EXTRACTED DATA:
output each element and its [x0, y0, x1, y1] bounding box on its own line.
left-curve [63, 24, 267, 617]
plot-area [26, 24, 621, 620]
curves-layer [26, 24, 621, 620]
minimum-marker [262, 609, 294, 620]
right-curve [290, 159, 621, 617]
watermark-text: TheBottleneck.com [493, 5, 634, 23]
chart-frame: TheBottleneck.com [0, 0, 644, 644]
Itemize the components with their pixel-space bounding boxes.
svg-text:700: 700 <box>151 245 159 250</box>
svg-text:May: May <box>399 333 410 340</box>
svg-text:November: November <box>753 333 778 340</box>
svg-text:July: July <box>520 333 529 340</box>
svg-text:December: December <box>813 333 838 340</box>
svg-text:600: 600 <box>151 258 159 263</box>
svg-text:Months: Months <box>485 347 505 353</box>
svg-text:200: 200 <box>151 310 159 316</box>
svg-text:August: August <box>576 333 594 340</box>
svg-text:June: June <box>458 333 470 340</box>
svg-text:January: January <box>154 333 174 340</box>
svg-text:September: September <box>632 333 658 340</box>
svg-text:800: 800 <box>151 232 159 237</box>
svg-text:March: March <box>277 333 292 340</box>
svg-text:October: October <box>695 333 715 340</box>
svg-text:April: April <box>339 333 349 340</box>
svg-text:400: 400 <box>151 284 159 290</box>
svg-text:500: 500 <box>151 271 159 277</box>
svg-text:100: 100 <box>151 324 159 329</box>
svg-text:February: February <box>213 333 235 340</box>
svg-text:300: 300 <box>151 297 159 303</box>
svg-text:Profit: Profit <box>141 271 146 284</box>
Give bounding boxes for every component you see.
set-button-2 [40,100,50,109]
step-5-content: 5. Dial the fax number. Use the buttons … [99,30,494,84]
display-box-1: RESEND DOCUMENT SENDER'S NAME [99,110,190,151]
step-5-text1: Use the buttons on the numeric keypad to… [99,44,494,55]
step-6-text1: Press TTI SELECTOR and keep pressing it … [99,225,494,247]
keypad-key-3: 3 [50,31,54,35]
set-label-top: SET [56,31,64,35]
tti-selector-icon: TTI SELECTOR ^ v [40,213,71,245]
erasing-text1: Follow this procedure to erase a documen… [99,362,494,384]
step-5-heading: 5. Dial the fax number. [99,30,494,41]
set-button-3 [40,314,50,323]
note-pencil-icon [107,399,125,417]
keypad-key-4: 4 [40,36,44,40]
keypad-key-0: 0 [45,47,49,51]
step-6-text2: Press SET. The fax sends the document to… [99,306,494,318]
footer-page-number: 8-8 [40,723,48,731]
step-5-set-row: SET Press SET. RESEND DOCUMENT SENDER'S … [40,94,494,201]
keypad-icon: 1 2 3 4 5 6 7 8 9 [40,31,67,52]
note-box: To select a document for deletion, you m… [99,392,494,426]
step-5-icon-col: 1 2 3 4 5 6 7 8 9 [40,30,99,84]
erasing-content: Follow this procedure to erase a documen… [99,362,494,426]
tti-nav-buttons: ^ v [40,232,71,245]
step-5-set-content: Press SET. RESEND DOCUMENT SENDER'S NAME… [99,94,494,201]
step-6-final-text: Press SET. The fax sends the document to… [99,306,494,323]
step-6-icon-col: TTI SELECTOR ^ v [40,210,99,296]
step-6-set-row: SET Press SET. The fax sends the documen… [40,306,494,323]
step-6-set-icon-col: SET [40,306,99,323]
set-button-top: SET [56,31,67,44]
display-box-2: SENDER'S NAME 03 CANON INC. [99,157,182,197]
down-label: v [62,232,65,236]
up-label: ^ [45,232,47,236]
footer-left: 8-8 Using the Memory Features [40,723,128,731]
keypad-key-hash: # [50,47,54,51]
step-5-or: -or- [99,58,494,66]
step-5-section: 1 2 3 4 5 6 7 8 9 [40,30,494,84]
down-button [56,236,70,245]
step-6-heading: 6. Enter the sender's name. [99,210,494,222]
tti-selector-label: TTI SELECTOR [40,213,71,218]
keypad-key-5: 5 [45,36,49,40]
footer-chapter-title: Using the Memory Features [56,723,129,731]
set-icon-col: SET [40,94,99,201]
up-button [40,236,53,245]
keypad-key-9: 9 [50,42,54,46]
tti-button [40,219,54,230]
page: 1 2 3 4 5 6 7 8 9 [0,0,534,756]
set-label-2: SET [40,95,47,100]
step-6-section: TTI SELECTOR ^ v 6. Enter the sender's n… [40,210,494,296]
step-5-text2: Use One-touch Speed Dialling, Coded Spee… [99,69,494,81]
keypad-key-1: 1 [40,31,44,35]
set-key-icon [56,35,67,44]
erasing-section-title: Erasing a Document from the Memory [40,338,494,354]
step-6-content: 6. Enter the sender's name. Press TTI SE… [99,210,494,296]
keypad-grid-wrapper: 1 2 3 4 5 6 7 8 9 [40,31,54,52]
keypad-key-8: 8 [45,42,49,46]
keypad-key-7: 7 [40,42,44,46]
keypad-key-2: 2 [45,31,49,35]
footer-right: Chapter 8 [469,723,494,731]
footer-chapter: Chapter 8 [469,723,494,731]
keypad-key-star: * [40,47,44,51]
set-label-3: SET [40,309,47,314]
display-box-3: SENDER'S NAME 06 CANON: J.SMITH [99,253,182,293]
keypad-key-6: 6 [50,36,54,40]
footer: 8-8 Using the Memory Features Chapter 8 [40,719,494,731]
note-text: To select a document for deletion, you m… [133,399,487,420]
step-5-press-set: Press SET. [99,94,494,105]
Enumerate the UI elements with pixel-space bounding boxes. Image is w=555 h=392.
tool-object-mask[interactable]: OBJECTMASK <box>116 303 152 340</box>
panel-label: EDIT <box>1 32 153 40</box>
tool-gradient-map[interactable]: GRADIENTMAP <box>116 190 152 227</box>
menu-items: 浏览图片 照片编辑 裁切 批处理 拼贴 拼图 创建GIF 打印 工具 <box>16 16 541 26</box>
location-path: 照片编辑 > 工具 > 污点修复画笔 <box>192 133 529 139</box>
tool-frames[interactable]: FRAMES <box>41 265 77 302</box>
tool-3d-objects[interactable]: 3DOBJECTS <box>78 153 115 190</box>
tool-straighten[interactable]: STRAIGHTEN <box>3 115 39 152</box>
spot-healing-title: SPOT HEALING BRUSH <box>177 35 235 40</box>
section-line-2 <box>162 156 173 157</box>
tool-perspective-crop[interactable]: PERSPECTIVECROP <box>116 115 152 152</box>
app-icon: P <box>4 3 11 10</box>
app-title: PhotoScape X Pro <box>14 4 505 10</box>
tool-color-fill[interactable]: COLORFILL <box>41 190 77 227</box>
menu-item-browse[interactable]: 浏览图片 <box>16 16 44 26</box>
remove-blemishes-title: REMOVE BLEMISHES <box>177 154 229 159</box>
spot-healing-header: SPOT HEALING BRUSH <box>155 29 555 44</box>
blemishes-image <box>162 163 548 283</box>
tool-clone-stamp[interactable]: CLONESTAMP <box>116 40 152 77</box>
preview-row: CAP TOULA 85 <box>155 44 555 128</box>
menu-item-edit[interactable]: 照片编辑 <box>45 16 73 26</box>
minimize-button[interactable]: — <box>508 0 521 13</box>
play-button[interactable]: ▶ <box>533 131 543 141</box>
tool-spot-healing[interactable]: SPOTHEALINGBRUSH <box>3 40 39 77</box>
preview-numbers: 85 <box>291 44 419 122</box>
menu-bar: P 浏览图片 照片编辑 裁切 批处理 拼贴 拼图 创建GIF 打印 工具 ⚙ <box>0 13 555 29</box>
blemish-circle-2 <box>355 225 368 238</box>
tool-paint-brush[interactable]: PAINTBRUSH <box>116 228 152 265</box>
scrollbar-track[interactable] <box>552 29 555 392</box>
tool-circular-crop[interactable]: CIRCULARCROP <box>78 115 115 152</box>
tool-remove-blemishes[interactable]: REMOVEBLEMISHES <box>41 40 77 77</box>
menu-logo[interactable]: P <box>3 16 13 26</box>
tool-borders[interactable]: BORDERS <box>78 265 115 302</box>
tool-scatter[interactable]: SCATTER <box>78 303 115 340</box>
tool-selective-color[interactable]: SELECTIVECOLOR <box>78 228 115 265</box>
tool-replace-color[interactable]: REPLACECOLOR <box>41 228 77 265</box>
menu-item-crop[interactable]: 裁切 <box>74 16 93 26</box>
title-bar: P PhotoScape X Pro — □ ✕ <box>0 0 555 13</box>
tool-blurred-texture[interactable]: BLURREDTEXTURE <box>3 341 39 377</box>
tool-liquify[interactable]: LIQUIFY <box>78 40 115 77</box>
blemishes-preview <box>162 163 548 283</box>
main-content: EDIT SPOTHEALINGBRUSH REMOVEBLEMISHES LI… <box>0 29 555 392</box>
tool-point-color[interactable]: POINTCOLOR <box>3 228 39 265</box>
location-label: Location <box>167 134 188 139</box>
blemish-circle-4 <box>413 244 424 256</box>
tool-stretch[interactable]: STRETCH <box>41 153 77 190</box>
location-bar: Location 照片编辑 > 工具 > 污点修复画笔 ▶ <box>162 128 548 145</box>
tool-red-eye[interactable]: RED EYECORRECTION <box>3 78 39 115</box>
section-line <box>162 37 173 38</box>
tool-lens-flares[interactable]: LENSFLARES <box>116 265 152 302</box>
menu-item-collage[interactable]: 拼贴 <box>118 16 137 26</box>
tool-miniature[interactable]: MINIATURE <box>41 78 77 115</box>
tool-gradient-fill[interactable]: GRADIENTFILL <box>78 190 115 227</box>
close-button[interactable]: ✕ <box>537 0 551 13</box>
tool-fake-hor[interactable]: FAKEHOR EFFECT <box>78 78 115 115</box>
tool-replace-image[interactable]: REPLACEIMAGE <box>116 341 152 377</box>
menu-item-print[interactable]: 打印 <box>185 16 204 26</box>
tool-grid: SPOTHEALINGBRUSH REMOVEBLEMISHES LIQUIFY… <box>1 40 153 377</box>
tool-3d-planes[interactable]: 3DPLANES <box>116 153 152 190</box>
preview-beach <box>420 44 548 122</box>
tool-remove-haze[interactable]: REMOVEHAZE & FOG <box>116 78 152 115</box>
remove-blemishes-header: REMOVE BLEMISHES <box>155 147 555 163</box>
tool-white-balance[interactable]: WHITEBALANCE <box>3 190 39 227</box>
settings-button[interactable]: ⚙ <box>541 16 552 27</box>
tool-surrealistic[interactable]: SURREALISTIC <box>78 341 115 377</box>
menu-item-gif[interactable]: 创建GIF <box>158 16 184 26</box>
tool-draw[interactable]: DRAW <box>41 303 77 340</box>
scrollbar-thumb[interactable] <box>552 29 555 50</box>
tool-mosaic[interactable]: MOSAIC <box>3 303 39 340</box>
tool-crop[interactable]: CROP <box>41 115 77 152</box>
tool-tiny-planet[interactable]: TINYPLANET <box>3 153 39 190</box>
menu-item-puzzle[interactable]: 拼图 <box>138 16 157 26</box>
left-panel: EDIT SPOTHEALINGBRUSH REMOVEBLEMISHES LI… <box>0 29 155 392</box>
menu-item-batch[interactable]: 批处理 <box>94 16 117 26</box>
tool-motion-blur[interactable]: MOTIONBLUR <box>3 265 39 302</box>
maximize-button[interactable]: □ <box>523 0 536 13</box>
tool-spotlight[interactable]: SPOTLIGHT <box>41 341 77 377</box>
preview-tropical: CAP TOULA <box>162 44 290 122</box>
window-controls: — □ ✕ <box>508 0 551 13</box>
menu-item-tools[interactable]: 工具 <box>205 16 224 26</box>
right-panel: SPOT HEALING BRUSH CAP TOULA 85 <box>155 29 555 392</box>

REQUIRED ACTION: For each line of the data that has the word "grid", report that line.

REPLY:
keypad-grid-wrapper: 1 2 3 4 5 6 7 8 9 [40,31,54,52]
tool-grid: SPOTHEALINGBRUSH REMOVEBLEMISHES LIQUIFY… <box>1 40 153 377</box>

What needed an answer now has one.